I got this couple the money, grumbling too about their lack of preparedness, and offered a lift to the family. We ended up in a district in Quezon City which could easily have been Dante’s Inferno. It was an impoverished area and people milled around, with a thick pall of smoke hanging over the neighborhood. It was not fog, but the acrid smoke from shabu (metamphetamine). I got to look into some of the shanties and saw adults using shabu right next to their sleeping infants and children.
If we had digital films then, I could have made one, throwing in taxi money and rounding off the P900 to produce “Isang Libo.”
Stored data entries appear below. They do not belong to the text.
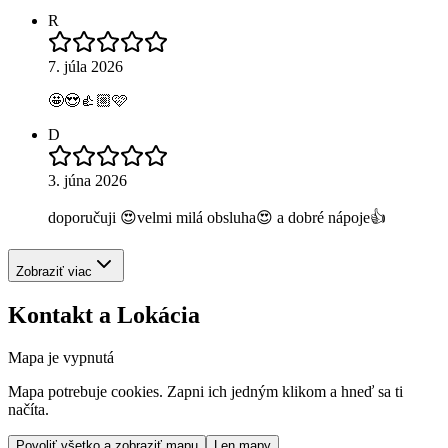
R
7. júla 2026
🤩😍👍🏼🩷
D
3. júna 2026
doporučuji 😍velmi milá obsluha😍 a dobré nápoje👍
Zobraziť viac
Kontakt a Lokácia
Mapa je vypnutá
Mapa potrebuje cookies. Zapni ich jedným klikom a hneď sa ti
načíta.
Povoliť všetko a zobraziť mapu
Len mapy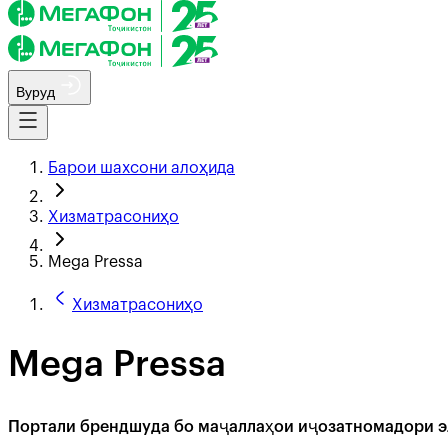
Вуруд
Барои шахсони алоҳида
Хизматрасониҳо
Mega Pressa
Хизматрасониҳо
Mega Pressa
Портали брендшуда бо маҷаллаҳои иҷозатномадори эл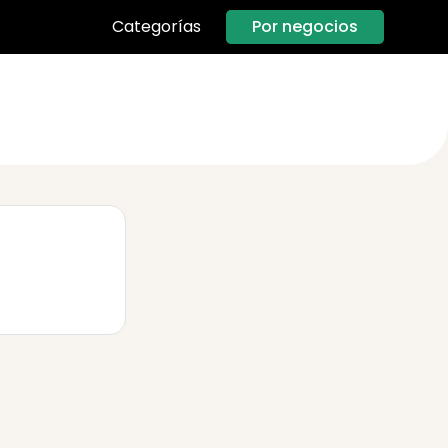
Por negocios
Categorías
I do wonder if too many of these stories might anaesthesize the students and the professionals. The students see a lot of suffering and despair in the hospital wards, so even the most horrible of situations captured in films may just end up as poverty pornography.
It would be helpful as well to have more stories of courage and hope from those who care for sick members of their families. Last week Patricia Evangelista’s “Storyline” featured the parents of artist Romeo Forbes Jr., one of our most promising artists who died in 2006 at the age of 25 from cancer. The father, a tricycle driver, and the mother, a housewife, spoke of how their son’s career had soared, with growing recognition both here and overseas, and how their dreams began to flicker when their son became ill. They spoke of many trips to the hospitals, the agonizing at his bedside, the artist’s attempts to comfort and reassure them, and of letting go toward the end.
They have rebuilt their lives, new hopes nurtured with a daughter and other children in the neighborhood with artistic talents. In “Storyline’s” style, you do not see or hear an interviewer, allowing you to listen intently with glimpses of the artist’s works flashed as a backdrop. The narratives come from the heart, so you listen, too, with your heart.
We need more films like this to be shown in schools, especially those involved in training for the caring professions.